After years in the foster care system, 16-year-old Noa wakes up on a table with an IV in her arm and no idea how she got a big, fresh scar on her chest. As she tries to learn the truth about what's happened to her, she teams up with Peter Gregory, a high school \"hactivist\" who has received sudden, brutal attention from some very scary corporate security types somehow connected to his neglectful parents. As Noa and Peter team up to protect each other, they uncover evidence of a conspiracy that involves a worldwide epidemic and the disappearance of hundreds of teens.

Is it any good?

DON'T TURN AROUND is an exciting techno-thriller, full of nonstop action from its opening scene. Peter and Noa, are well defined and reasonably realistic characters, despite their phenomenal computing skills. The villains, however, lack complexity, and Peter's parents seem one-dimensional in their awfulness, even though some explanation is given for their bad behavior. Although not advertised as the first book in a series, the novel ends with enough loose ends to suggest that the story will be continued.

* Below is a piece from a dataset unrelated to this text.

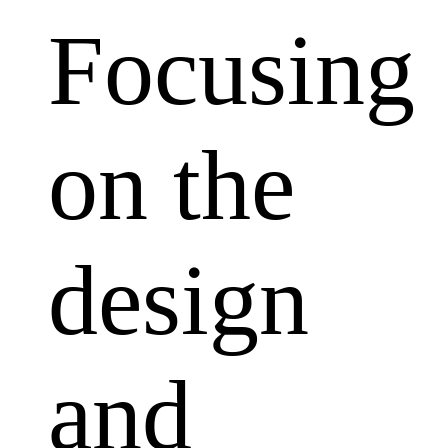
Focusing
on the
design
and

Talk to your kids about ...

  • Families can talk about how a greater dependence on information technology can lead to a loss of individual privacy. What do you think about computer hacking? Is it always wrong? 

  • What makes Don't Turn Around a thriller rather than just a mystery? 

  • Should parents keep secrets from their children? In what circumstances is it better to hide the truth rather than discuss it openly?